General information about the emergency response and evacuation procedures for MCW is publicized each year as part of the institution’s Clery Act compliance efforts. That information and detailed information on the MCW EOP are available on Public Safety’s website.
Summary of emergency evacuation procedures
An evacuation drill is coordinated by MCW Public Safety each year for all faculty, staff and students on the main campus. In addition, Public Safety conducts evacuation drills at various off-site clinics. Employees and students learn the locations of the emergency exits in the buildings and are provided guidance about the direction they should travel when exiting each facility for a short-term building evacuation.

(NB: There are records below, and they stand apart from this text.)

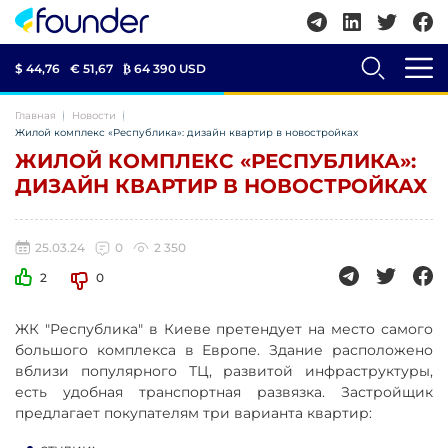
$ 44,76
€ 51,67
₿
64 390 USD
Главная
Новости
Жилой комплекс «Республика»: дизайн квартир в новостройках
ЖИЛОЙ КОМПЛЕКС «РЕСПУБЛИКА»:
ДИЗАЙН КВАРТИР В НОВОСТРОЙКАХ
25.03.24
0
2 350
2
0
ЖК "Республика" в Киеве претендует на место самого
большого комплекса в Европе. Здание расположено
вблизи популярного ТЦ, развитой инфраструктуры,
есть удобная транспортная развязка. Застройщик
предлагает покупателям три варианта квартир: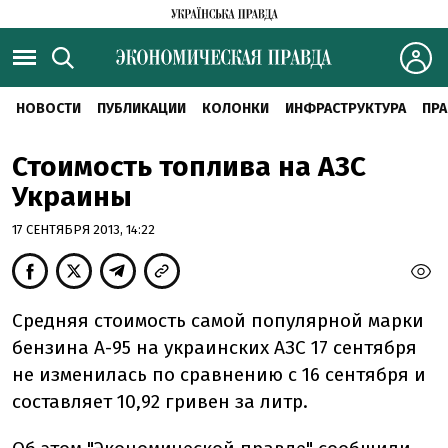
НОВОСТИ
ПУБЛИКАЦИИ
КОЛОНКИ
ИНФРАСТРУКТУРА
ПРА
Стоимость топлива на АЗС
Украины
17 СЕНТЯБРЯ 2013, 14:22
Средняя стоимость самой популярной марки
бензина А-95 на украинских АЗС 17 сентября
не изменилась по сравнению с 16 сентября и
составляет 10,92 гривен за литр.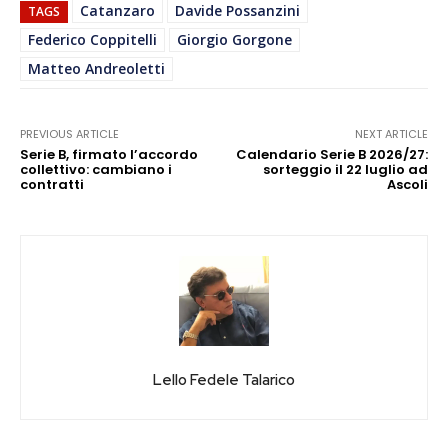
Catanzaro
Davide Possanzini
TAGS
Federico Coppitelli
Giorgio Gorgone
Matteo Andreoletti
PREVIOUS ARTICLE
NEXT ARTICLE
Serie B, firmato l’accordo
Calendario Serie B 2026/27:
collettivo: cambiano i
sorteggio il 22 luglio ad
contratti
Ascoli
Lello Fedele Talarico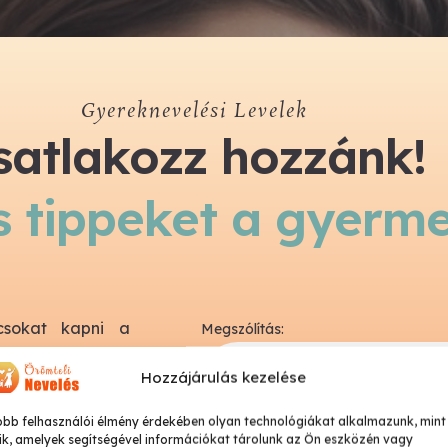
Gyereknevelési Levelek
satlakozz hozzánk!
s tippeket a gyerm
csokat kapni a
Megszólítás:
iadványok, friss
Hozzájárulás kezelése
obb felhasználói élmény érdekében olyan technológiákat alkalmazunk, mint
Email cím:
al több, mint egy
ik, amelyek segítségével információkat tárolunk az Ön eszközén vagy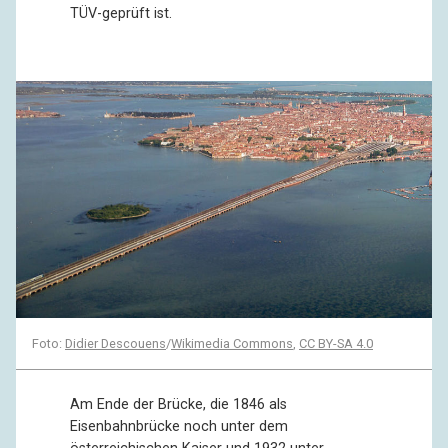
TÜV-geprüft ist.
Foto:
Didier Descouens
/
Wikimedia Commons
,
CC BY-SA 4.0
Am Ende der Brücke, die 1846 als
Eisenbahnbrücke noch unter dem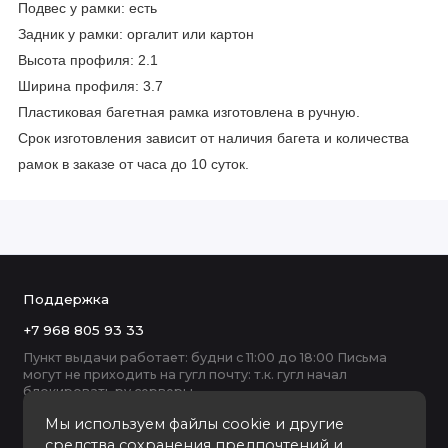
Подвес у рамки: есть
Задник у рамки: оргалит или картон
Высота профиля: 2.1
Ширина профиля: 3.7
Пластиковая багетная рамка изготовлена в ручную.
Срок изготовления зависит от наличия багета и количества
рамок в заказе от часа до 10 суток.
Поддержка
+7 968 805 93 33
Пункт выдачи работает: будни с 11:00 до 18:00 Письма
могут не приходить на гугл почту: т.к. гугл начал
блокировать ру серверы
Мы используем файлы cookie и другие
средства сохранения предпочтений и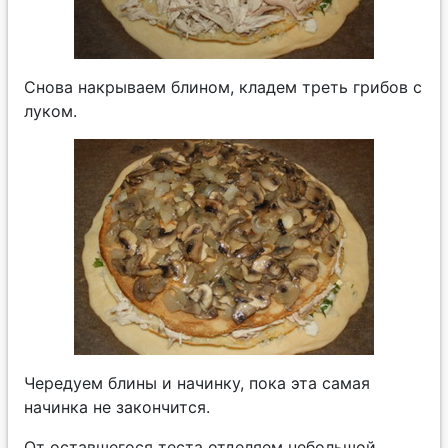
Снова накрываем блином, кладем треть грибов с
луком.
Чередуем блины и начинку, пока эта самая
начинка не закончится.
От оставшегося теста отделяем небольшой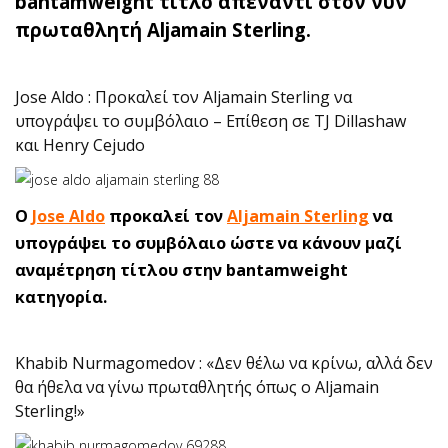
bantamweight τίτλο απέναντι στον νυν
πρωταθλητή Aljamain Sterling.
Jose Aldo : Προκαλεί τον Aljamain Sterling να
υπογράψει το συμβόλαιο – Επίθεση σε TJ Dillashaw
και Henry Cejudo
Ο
Jose Aldo
προκαλεί τον
Aljamain Sterling
να
υπογράψει το συμβόλαιο ώστε να κάνουν μαζί
αναμέτρηση τίτλου στην bantamweight
κατηγορία.
Khabib Nurmagomedov : «Δεν θέλω να κρίνω, αλλά δεν
θα ήθελα να γίνω πρωταθλητής όπως ο Aljamain
Sterling!»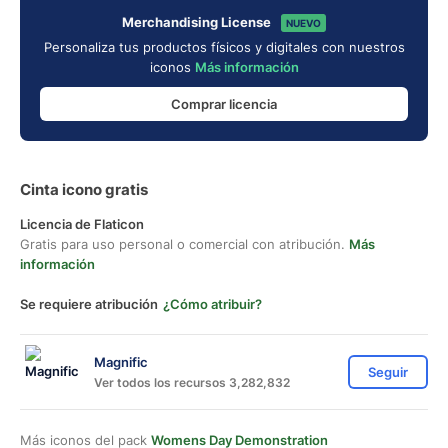
Merchandising License
NUEVO
Personaliza tus productos físicos y digitales con nuestros
iconos
Más información
Comprar licencia
Cinta icono gratis
Licencia de Flaticon
Gratis para uso personal o comercial con atribución.
Más
información
Se requiere atribución
¿Cómo atribuir?
Magnific
Seguir
Ver todos los recursos 3,282,832
Más iconos del pack
Womens Day Demonstration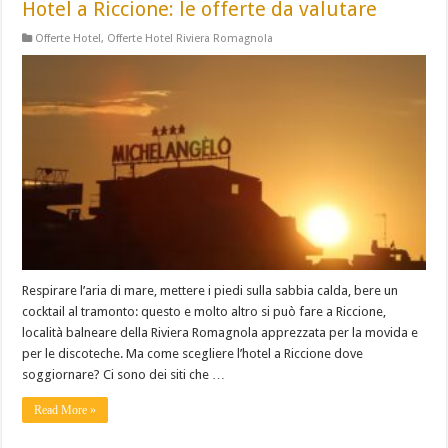
Hotel a Riccione: le offerte da valutare
Offerte Hotel
,
Offerte Hotel Riviera Romagnola
Respirare l’aria di mare, mettere i piedi sulla sabbia calda, bere un
cocktail al tramonto: questo e molto altro si può fare a Riccione,
località balneare della Riviera Romagnola apprezzata per la movida e
per le discoteche. Ma come scegliere l’hotel a Riccione dove
soggiornare? Ci sono dei siti che …
Read More »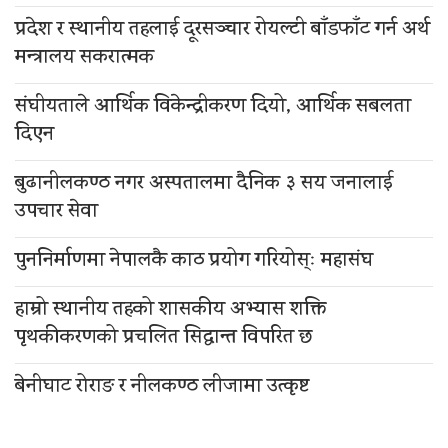
प्रदेश र स्थानीय तहलाई दूरसञ्चार रोयल्टी बाँडफाँट गर्न अर्थ
मन्त्रालय सकरात्मक
संघीयताले आर्थिक विकेन्द्रीकरण दियो, आर्थिक सबलता
दिएन
बुढानीलकण्ठ नगर अस्पतालमा दैनिक ३ सय जनालाई
उपचार सेवा
पुननिर्माणमा नेपालकै काठ प्रयोग गरियोस्ः महासंघ
हाम्रो स्थानीय तहको शासकीय अभ्यास शक्ति
पृथकीकरणको प्रचलित सिद्धान्त विपरित छ
बेनीघाट रोराङ र नीलकण्ठ लीजामा उत्कृष्ट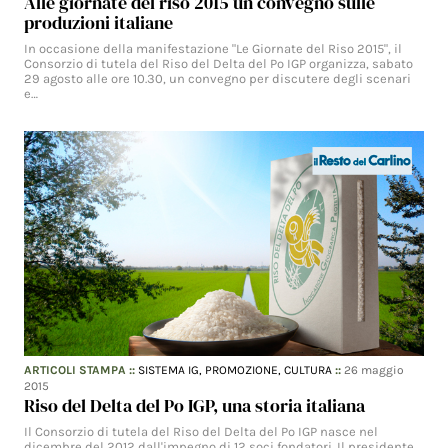
Alle giornate del riso 2015 un convegno sulle
produzioni italiane
In occasione della manifestazione "Le Giornate del Riso 2015", il
Consorzio di tutela del Riso del Delta del Po IGP organizza, sabato
29 agosto alle ore 10.30, un convegno per discutere degli scenari
e…
ARTICOLI STAMPA
::
SISTEMA IG,
PROMOZIONE,
CULTURA
::
26 maggio
2015
Riso del Delta del Po IGP, una storia italiana
Il Consorzio di tutela del Riso del Delta del Po IGP nasce nel
dicembre del 2012 dall'impegno di 12 soci fondatori. Il presidente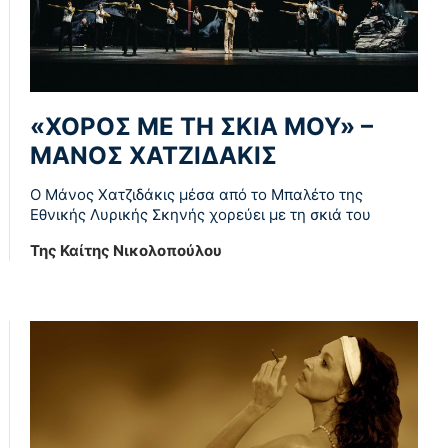
«ΧΟΡΟΣ ΜΕ ΤΗ ΣΚΙΑ ΜΟΥ» –
ΜΑΝΟΣ ΧΑΤΖΙΔΑΚΙΣ
Ο Μάνος Χατζιδάκις μέσα από το Μπαλέτο της
Εθνικής Λυρικής Σκηνής χορεύει με τη σκιά του
Της Καίτης Νικολοπούλου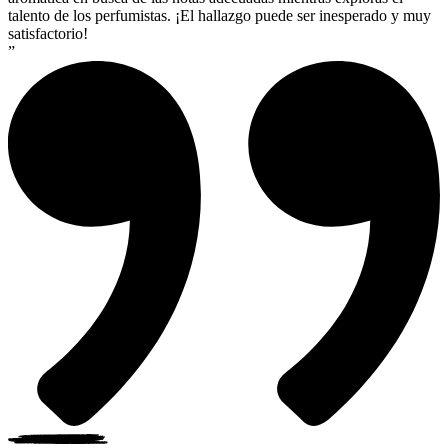
talento de los perfumistas. ¡El hallazgo puede ser inesperado y muy
satisfactorio!
”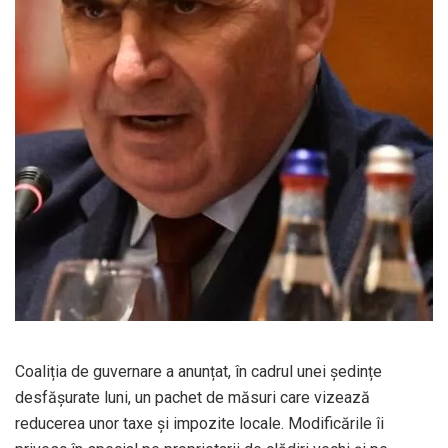
Coaliția de guvernare a anunțat, în cadrul unei ședințe
desfășurate luni, un pachet de măsuri care vizează
reducerea unor taxe și impozite locale. Modificările îi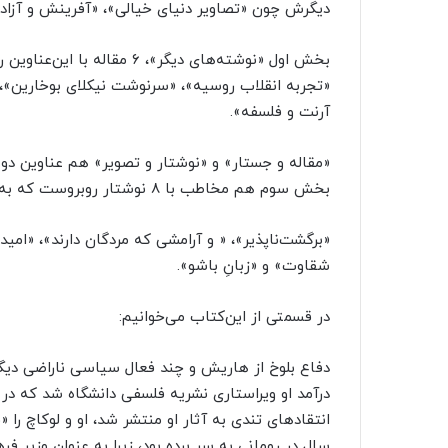
دیگرش چون «تصاویر دنیای خیالی»، «آفرینش و آزادی
بخش اول «نوشته‌های دیگر»، ۶
«تجربه انقلاب روسیه»، «سرنوشت نیکلای بوخارین»، «م
آرنت و فلسفه».
«مقاله و جستار» و «نوشتار و تصویر» هم عناوین دو
بخش سوم هم مخاطب با ۸ نوشتار روبروست که به این‌ترتیب‌اند:
«برگشت‌ناپذیر»، « و آرامشی که مردگان دارند»، «ام
شقاوت» و «زبانِ باشو».
در قسمتی از این‌کتاب می‌خوانیم:
دفاع بلوخ از هاریش و چند فعال سیاسی ناراضی دیگر
درآمد او ویراستاری نشریه فلسفی دانشگاه شد که در 
انتقادهای تندی به آثار او منتشر شد، او و لوکاچ را «
سال در رومانی به سر برده بود، زیرا به عنوان وزیر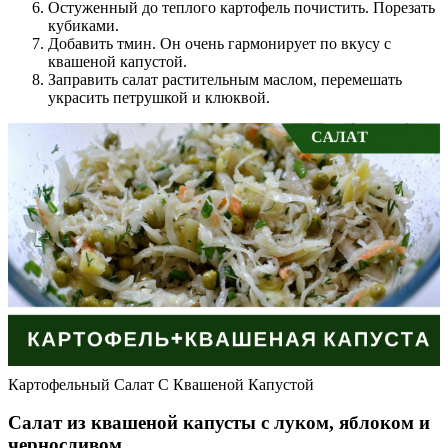
Остуженный до теплого картофель почистить. Порезать
кубиками.
Добавить тмин. Он очень гармонирует по вкусу с
квашеной капустой.
Заправить салат растительным маслом, перемешать
украсить петрушкой и клюквой.
Картофельный Салат С Квашеной Капустой
Салат из квашеной капусты с луком, яблоком и
черносливом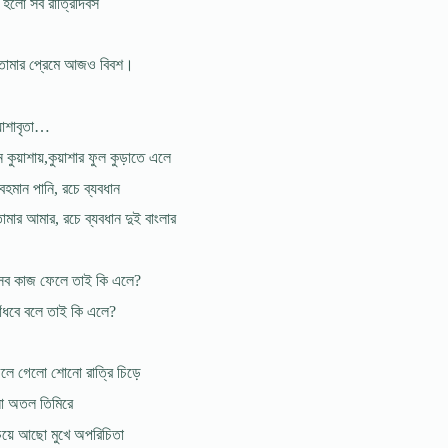
 হলো সব রাত্রিদিবস
 তোমার প্রেমে আজও বিবশ।
য়াশাবৃতা…
 কুয়াশায়,কুয়াশার ফুল কুড়াতে এলে
হমান পানি, রচে ব্যবধান
োমার আমার, রচে ব্যবধান দুই বাংলার
 সব কাজ ফেলে তাই কি এলে?
বাঁধবে বলে তাই কি এলে?
লে গেলো শোনো রাত্রি চিড়ে
ো অতল তিমিরে
েয়ে আছো মুখে অপরিচিতা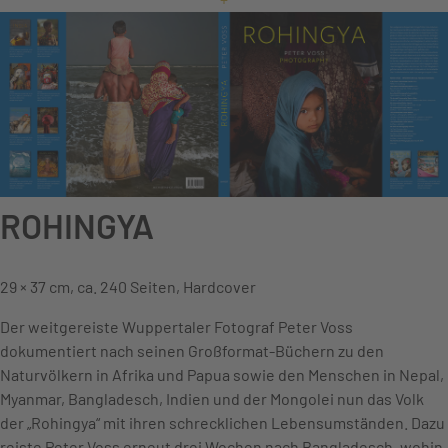
ROHINGYA
29 × 37 cm, ca. 240 Seiten, Hardcover
Der weitgereiste Wuppertaler Fotograf Peter Voss
dokumentiert nach seinen Großformat-Büchern zu den
Naturvölkern in Afrika und Papua sowie den Menschen in Nepal,
Myanmar, Bangladesch, Indien und der Mongolei nun das Volk
der „Rohingya“ mit ihren schrecklichen Lebensumständen. Dazu
reiste Peter Voss erneut drei Wochen nach Bangladesch, wohin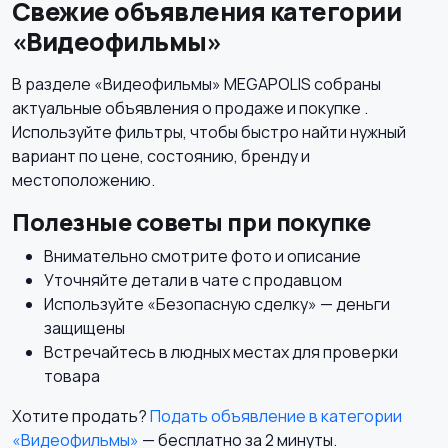
Свежие объявления категории
«Видеофильмы»
В разделе «Видеофильмы» MEGAPOLIS собраны
актуальные объявления о продаже и покупке .
Используйте фильтры, чтобы быстро найти нужный
вариант по цене, состоянию, бренду и
местоположению.
Полезные советы при покупке
Внимательно смотрите фото и описание
Уточняйте детали в чате с продавцом
Используйте «Безопасную сделку» — деньги
защищены
Встречайтесь в людных местах для проверки
товара
Хотите продать?
Подать объявление в категории
«Видеофильмы»
— бесплатно за 2 минуты.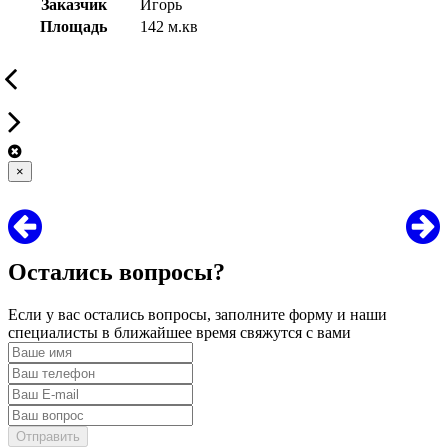
Заказчик
Игорь
Площадь
142 м.кв
×
Остались вопросы?
Если у вас остались вопросы, заполните форму и наши
специалисты в ближайшее время свяжутся с вами
Отправить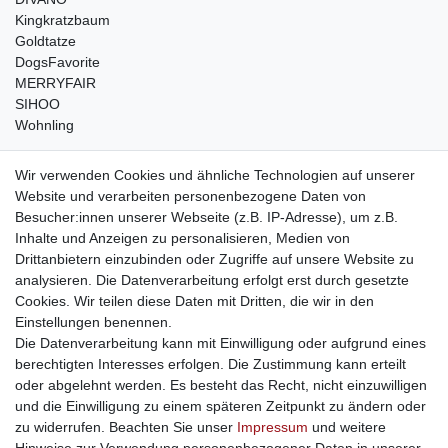
Kingkratzbaum
Goldtatze
DogsFavorite
MERRYFAIR
SIHOO
Wohnling
weitere Shops
Wir verwenden Cookies und ähnliche Technologien auf unserer
Website und verarbeiten personenbezogene Daten von
traumlampen
- Lampen und Kronleuchter
Besucher:innen unserer Webseite (z.B. IP-Adresse), um z.B.
kinderwagencenter
- Exklusive und günstige Kinderwagen
Inhalte und Anzeigen zu personalisieren, Medien von
gastrogeraete24
- alles für Gastronomie und Imbiss
Drittanbietern einzubinden oder Zugriffe auf unsere Website zu
soziale Medien
analysieren. Die Datenverarbeitung erfolgt erst durch gesetzte
Cookies. Wir teilen diese Daten mit Dritten, die wir in den
Facebook
Einstellungen benennen.
sicher einkaufen
Die Datenverarbeitung kann mit Einwilligung oder aufgrund eines
berechtigten Interesses erfolgen. Die Zustimmung kann erteilt
oder abgelehnt werden. Es besteht das Recht, nicht einzuwilligen
und die Einwilligung zu einem späteren Zeitpunkt zu ändern oder
zu widerrufen. Beachten Sie unser
Impressum
und weitere
Sichere Bestellung und Zahlung via SSL Verschlüsselung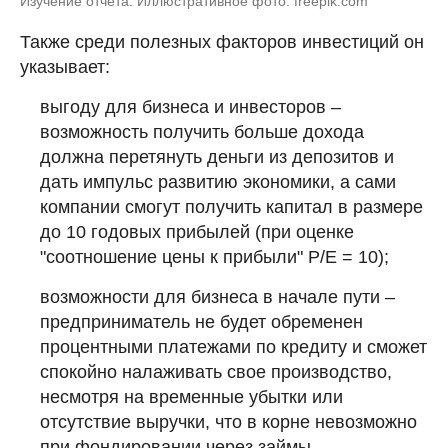
Изучение отчета. Иллюстративное фото: freepik.com
Также среди полезных факторов инвестиций он
указывает:
выгоду для бизнеса и инвесторов –
возможность получить больше дохода
должна перетянуть деньги из депозитов и
дать импульс развитию экономики, а сами
компании смогут получить капитал в размере
до 10 годовых прибылей (при оценке
"соотношение цены к прибыли" P/E = 10);
возможности для бизнеса в начале пути –
предприниматель не будет обременен
процентными платежами по кредиту и сможет
спокойно налаживать свое производство,
несмотря на временные убытки или
отсутствие выручки, что в корне невозможно
при фондировании через займы.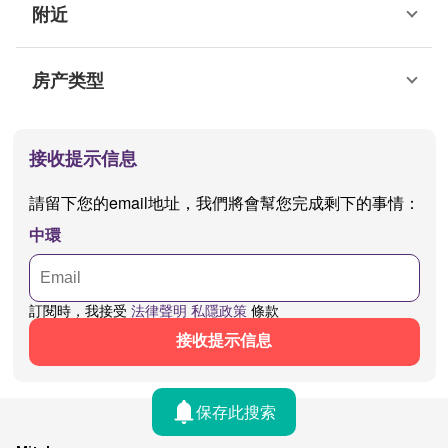
附近
房产类型
接收提示信息
請留下您的email地址，我們將會幫您完成剩下的事情：
中環
訂閱時，我接受
法律聲明
私隱政策
條款
接收提示信息
保存此搜索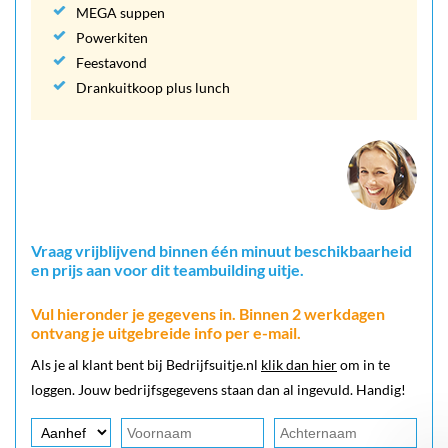
MEGA suppen
Powerkiten
Feestavond
Drankuitkoop plus lunch
Vraag vrijblijvend binnen één minuut beschikbaarheid
en prijs aan voor dit teambuilding uitje.
Vul hieronder je gegevens in. Binnen 2 werkdagen
ontvang je uitgebreide info per e-mail.
Als je al klant bent bij Bedrijfsuitje.nl
klik dan hier
om in te
loggen. Jouw bedrijfsgegevens staan dan al ingevuld. Handig!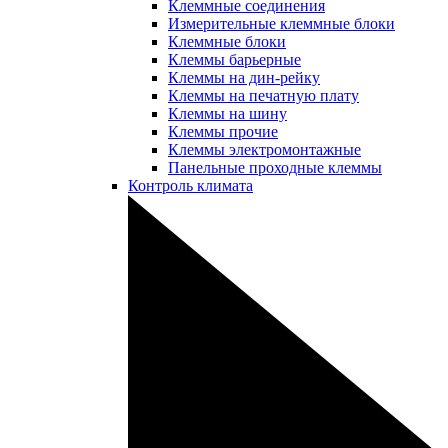
Клеммные соединения
Измерительные клеммные блоки
Клеммные блоки
Клеммы барьерные
Клеммы на дин-рейку
Клеммы на печатную плату
Клеммы на шину
Клеммы прочие
Клеммы электромонтажные
Панельные проходные клеммы
Контроль климата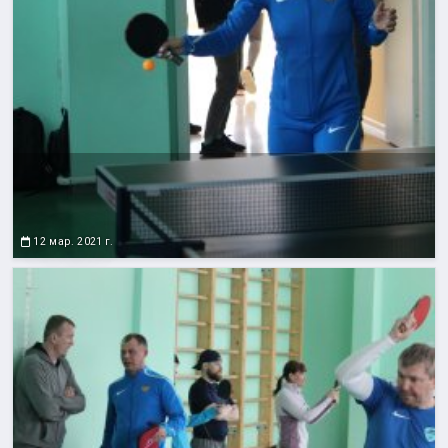
12 мар. 2021 г.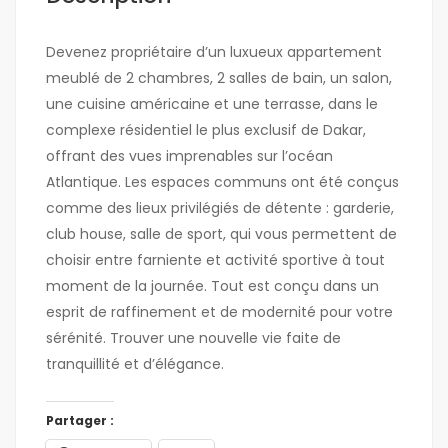
Devenez propriétaire d’un luxueux appartement
meublé de 2 chambres, 2 salles de bain, un salon,
une cuisine américaine et une terrasse, dans le
complexe résidentiel le plus exclusif de Dakar,
offrant des vues imprenables sur l’océan
Atlantique. Les espaces communs ont été conçus
comme des lieux privilégiés de détente : garderie,
club house, salle de sport, qui vous permettent de
choisir entre farniente et activité sportive à tout
moment de la journée. Tout est conçu dans un
esprit de raffinement et de modernité pour votre
sérénité. Trouver une nouvelle vie faite de
tranquillité et d’élégance.
Partager :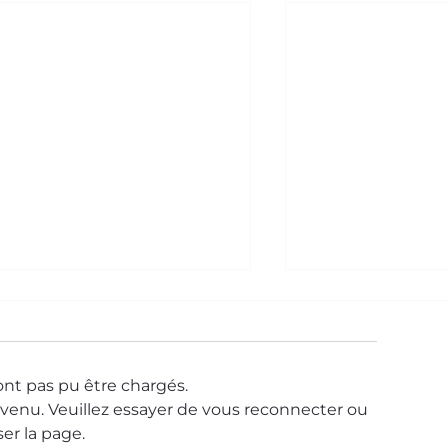
nt pas pu être chargés.
venu. Veuillez essayer de vous reconnecter ou
ser la page.
Le Saviez-Vous
e Saviez-Vous ? #58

MCW Public Safety does not provide information in advance about the designated locations for long-term evacuations because those decisions are affected by time of day, location of the building being evacuated, the availability of the various designated emergency gathering locations on campus, and other factors such as the location and nature of the emergency. In both cases, MCW Public Safety staff on the scene will communicate information to employees and students regarding the developing situation or any evacuation status changes.
The purpose of evacuation drills is to prepare building occupants for an organized evacuation in case of a fire or other emergency. At MCW, evacuation drills are used as a way to educate and train occupants on fire safety issues specific to their building. During the drill, occupants ‘practice’ drill procedures and familiarize themselves with the location of exits and the sound of the fire alarm. In addition to educating the occupants of each building about the evacuation procedures during the drills, the process also provides the College with an opportunity to test the operation of fire alarm system components.
Evacuation drills are monitored by MCW Public Safety, Facilities, Environmental Health and Safety, and the Wauwatosa Fire Department to evaluate egress and behavioral patterns. Public Safety encourages departments to identify deficient equipment so that repairs can be made immediately. Recommendations for improvements are also submitted to the appropriate departments/offices for consideration.
What it means to “Shelter-in-Place”
If an incident or emergency occurs and the buildings or areas around you become unstable, or the exterior of the building becomes dangerous due to severe weather or a toxic or irritating substance(s), it is usually safer to stay indoors because leaving the area may expose you to that danger. Thus, to “shelter-in-place” means to make a shelter of the building that you are in, and with a few adjustments, this location can be made even safer and more comfortable until it is safe to evacuate.
How you will know to “Shelter-in-Place”
A shelter-in-place notification may come from several sources, including MCW Public Safety, activation of building alarm systems, e-mail, overhead paging systems (where available), bullhorns, other College employees, or other authorities utilizing the College’s emergency communications tools.
How to “Shelter–in-Place”
No matter where you are, the basic steps of shelter-in-place will generally remain the same. Should the need ever arise, follow these steps, unless instructed otherwise by local emergency personnel:
Move away from the perimeter of the building, especially from exterior glass. Evacuate all exterior offices and close the doors and blinds. If you are unable to leave an exterior office, seek refuge under a desk. If you are outdoors, proceed into the closest building quickly or follow instructions from emergency personnel on the scene.
Go to the central corridor of the building, near the restrooms or elevators. Do not attempt to use the elevators.
Sit down and protect yourself. If high winds enter the building, protect your head by putting it between your knees.